This project focuses on predicting stock prices for Infosys using various machine learning techniques. The goal is to develop accurate models that can forecast future stock prices based on historical data. This analysis involves data preprocessing, exploratory data analysis, model building, and hyperparameter tuning.
- Importing Libraries and Data
- Libraries: Necessary Python libraries such as NumPy, Pandas, Matplotlib, Seaborn, Scikit-learn, and more were imported.
- Data: Loaded historical stock price data for Infosys using Pandas and displayed the first few rows to understand its structure.
- Data Preprocessing
- Column Standardization: Converted all column names to lowercase to maintain consistency.
- Handling Missing Values: Checked for and handled missing values in the dataset to ensure clean data for analysis.
- Feature Engineering
- Technical Indicators: Added technical indicators such as Moving Averages, Bollinger Bands, RSI, and MACD to enrich the dataset.
- Lagged Features: Created lagged features to incorporate historical price information into the model.
- Model Building and Evaluation
- Baseline Models: Implemented baseline models including Linear Regression, Random Forest Regressor, Gradient Boosting Regressor, and Support Vector Regression (SVR).

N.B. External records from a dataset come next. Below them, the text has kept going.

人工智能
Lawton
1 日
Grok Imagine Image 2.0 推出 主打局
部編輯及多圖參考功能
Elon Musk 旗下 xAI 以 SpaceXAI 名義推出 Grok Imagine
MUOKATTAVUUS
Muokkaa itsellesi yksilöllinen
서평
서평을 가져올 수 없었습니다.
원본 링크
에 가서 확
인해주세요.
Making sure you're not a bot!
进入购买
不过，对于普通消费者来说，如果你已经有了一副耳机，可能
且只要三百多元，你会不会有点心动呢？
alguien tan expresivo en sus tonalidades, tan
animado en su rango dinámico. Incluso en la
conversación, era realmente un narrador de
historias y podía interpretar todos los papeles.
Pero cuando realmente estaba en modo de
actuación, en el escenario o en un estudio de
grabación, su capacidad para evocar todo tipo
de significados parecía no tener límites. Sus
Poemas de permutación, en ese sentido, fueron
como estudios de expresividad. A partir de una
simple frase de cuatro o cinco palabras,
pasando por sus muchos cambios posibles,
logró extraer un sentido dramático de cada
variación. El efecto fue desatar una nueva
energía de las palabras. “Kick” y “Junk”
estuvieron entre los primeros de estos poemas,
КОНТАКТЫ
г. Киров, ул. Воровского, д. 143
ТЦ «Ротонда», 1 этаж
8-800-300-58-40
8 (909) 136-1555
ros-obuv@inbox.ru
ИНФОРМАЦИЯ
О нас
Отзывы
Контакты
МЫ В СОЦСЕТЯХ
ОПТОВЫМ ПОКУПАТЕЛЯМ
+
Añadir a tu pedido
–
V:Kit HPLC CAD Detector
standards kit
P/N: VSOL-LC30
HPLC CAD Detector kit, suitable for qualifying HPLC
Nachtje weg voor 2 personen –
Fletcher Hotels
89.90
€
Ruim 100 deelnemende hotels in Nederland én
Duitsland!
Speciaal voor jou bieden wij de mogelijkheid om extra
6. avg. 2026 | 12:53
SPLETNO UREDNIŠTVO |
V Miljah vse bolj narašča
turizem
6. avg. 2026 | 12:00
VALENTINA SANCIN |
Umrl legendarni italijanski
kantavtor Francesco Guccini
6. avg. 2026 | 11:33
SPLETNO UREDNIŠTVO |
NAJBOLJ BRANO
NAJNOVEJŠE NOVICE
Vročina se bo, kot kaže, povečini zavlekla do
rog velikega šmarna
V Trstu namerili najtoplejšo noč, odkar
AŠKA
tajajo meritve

- Linear Regression Baseline Results:
- Mean Squared Error: 713.937
- R-squared Score: 0.8988
- Mean Absolute Error: 18.7406
- Random Forest Regressor Baseline Results:
- Mean Squared Error: 894.477
- R-squared Score: 0.8733
- Mean Absolute Error: 21.3959
- Gradient Boosting Regressor Baseline Results:
- Mean Squared Error: 857.082
- R-squared Score: 0.8786
- Mean Absolute Error: 20.7869
- SVR Baseline Results:
- Mean Squared Error: 22656.637
- R-squared Score: -2.2103
- Mean Absolute Error: 135.3713
- Hyperparameter Tuning
- Random Forest Regressor:
Best Parameters: {'max_depth': 13, 'min_samples_leaf': 1, 'min_samples_split': 15, 'n_estimators': 100}
Results:
- Mean Squared Error: 870.467
- R-squared Score: 0.8767
- Mean Absolute Error: 21.1902
- Gradient Boosting Regressor:
Best Parameters: {'learning_rate': 0.05, 'max_depth': 3, 'n_estimators': 100}
Results:
- Mean Squared Error: 838.256
- R-squared Score: 0.8812
- Mean Absolute Error: 20.5256
- Support Vector Regression (SVR):
Best Parameters: {'C': 1, 'gamma': 'scale', 'kernel': 'linear'}
Results:
- Mean Squared Error: 702.344
- R-squared Score: 0.9005
- Mean Absolute Error: 18.4470
- Prediction and Final Evaluation
- Final Model: The Support Vector Regression model with hyperparameter tuning provided the best performance.
- Performance Metrics: Evaluated predictions using Mean Squared Error, R-squared Score, and Mean Absolute Error.
This project illustrates a comprehensive approach to stock price prediction using machine learning techniques. Through data preprocessing, exploratory analysis, feature engineering, model building, and hyperparameter tuning, the Support Vector Regression model emerged as the best-performing model. The insights gained and methodologies applied are essential for making informed decisions in stock price prediction.